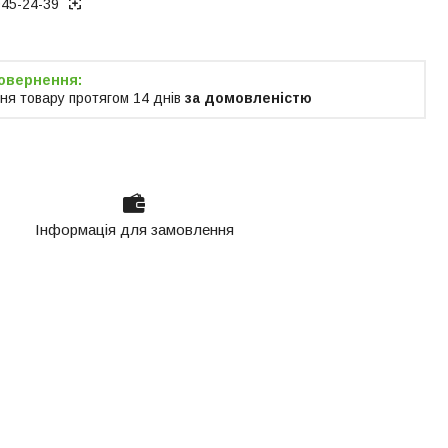
945-24-39
ня товару протягом 14 днів
за домовленістю
Інформація для замовлення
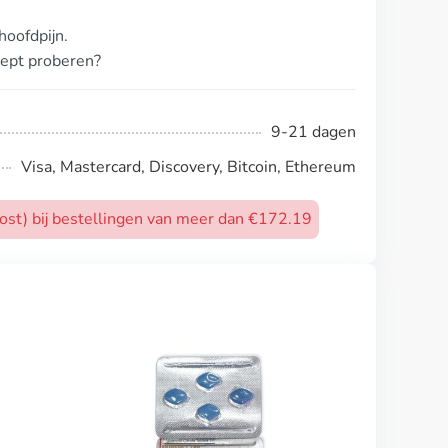
oofdpijn.
cept proberen?
9-21 dagen
Visa, Mastercard, Discovery, Bitcoin, Ethereum
post) bij bestellingen van meer dan €172.19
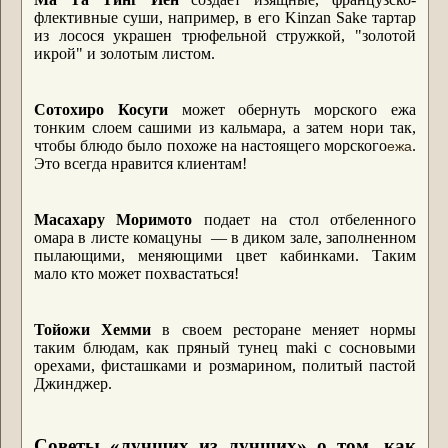
флективные суши, например, в его Kinzan Sake тартар
из лосося украшен трюфельной стружкой, "золотой
икрой" и золотым листом.
Сотохиро Косуги
может обернуть морского ежа
тонким слоем сашими из кальмара, а затем нори так,
чтобы блюдо было похоже на настоящего морского
.
ежа
Это всегда нравится клиентам!
Масахару Моримото
подает на стол отбеленного
омара в листе комацуны ― в диком зале, заполненном
пылающими, меняющими цвет кабинками. Таким
мало кто может похвастаться!
Тойожи Хемми
в своем ресторане меняет нормы
таким блюдам, как пряный тунец maki с сосновыми
орехами, фисташками и розмарином, политый пастой
Джинджер.
Советы «лучших из лучших» о том, как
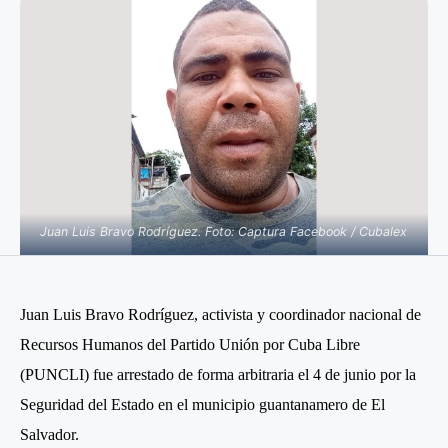
Juan Luis Bravo Rodríguez. Foto: Captura Facebook / Cubalex
Juan Luis Bravo Rodríguez, activista y coordinador nacional de
Recursos Humanos del Partido Unión por Cuba Libre
(PUNCLI) fue arrestado de forma arbitraria el 4 de junio por la
Seguridad del Estado en el municipio guantanamero de El
Salvador.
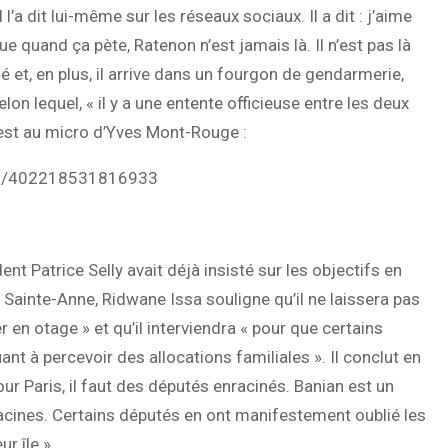
l l’a dit lui-même sur les réseaux sociaux. Il a dit : j’aime
 quand ça pète, Ratenon n’est jamais là. Il n’est pas là
mé et, en plus, il arrive dans un fourgon de gendarmerie,
lon lequel, « il y a une entente officieuse entre les deux
l est au micro d’Yves Mont-Rouge :
os/402218531816933
ent Patrice Selly avait déjà insisté sur les objectifs en
e Sainte-Anne, Ridwane Issa souligne qu’il ne laissera pas
er en otage » et qu’il interviendra « pour que certains
nt à percevoir des allocations familiales ». Il conclut en
our Paris, il faut des députés enracinés. Banian est un
 racines. Certains députés en ont manifestement oublié les
r île ».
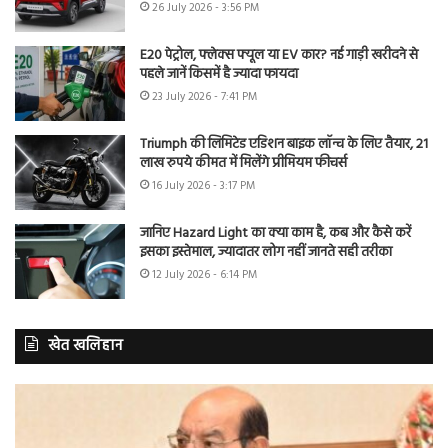
26 July 2026 - 3:56 PM
E20 पेट्रोल, फ्लेक्स फ्यूल या EV कार? नई गाड़ी खरीदने से
पहले जानें किसमें है ज्यादा फायदा
23 July 2026 - 7:41 PM
Triumph की लिमिटेड एडिशन बाइक लॉन्च के लिए तैयार, 21
लाख रुपये कीमत में मिलेंगे प्रीमियम फीचर्स
16 July 2026 - 3:17 PM
जानिए Hazard Light का क्या काम है, कब और कैसे करें
इसका इस्तेमाल, ज्यादातर लोग नहीं जानते सही तरीका
12 July 2026 - 6:14 PM
खेत खलिहान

◇ ◇ ◇ ◇ ◇ ◇ ◇

### ABOUT THIS EXERCISE:
Exactly as written, reproduce the lines from the one containing "(PUNCLI) fue arrestado" through the last line of the entries above, and leave every picture out.

### SOLVED PROBLEM:
(PUNCLI) fue arrestado de forma arbitraria el 4 de junio por la
Seguridad del Estado en el municipio guantanamero de El
Salvador.
l l’a dit lui-même sur les réseaux sociaux. Il a dit : j’aime
 quand ça pète, Ratenon n’est jamais là. Il n’est pas là
mé et, en plus, il arrive dans un fourgon de gendarmerie,
lon lequel, « il y a une entente officieuse entre les deux
l est au micro d’Yves Mont-Rouge :
os/402218531816933
ent Patrice Selly avait déjà insisté sur les objectifs en
e Sainte-Anne, Ridwane Issa souligne qu’il ne laissera pas
er en otage » et qu’il interviendra « pour que certains
nt à percevoir des allocations familiales ». Il conclut en
our Paris, il faut des députés enracinés. Banian est un
 racines. Certains députés en ont manifestement oublié les
r île ».
26 July 2026 - 3:56 PM
E20 पेट्रोल, फ्लेक्स फ्यूल या EV कार? नई गाड़ी खरीदने से
पहले जानें किसमें है ज्यादा फायदा
23 July 2026 - 7:41 PM
Triumph की लिमिटेड एडिशन बाइक लॉन्च के लिए तैयार, 21
लाख रुपये कीमत में मिलेंगे प्रीमियम फीचर्स
16 July 2026 - 3:17 PM
जानिए Hazard Light का क्या काम है, कब और कैसे करें
इसका इस्तेमाल, ज्यादातर लोग नहीं जानते सही तरीका
12 July 2026 - 6:14 PM
खेत खलिहान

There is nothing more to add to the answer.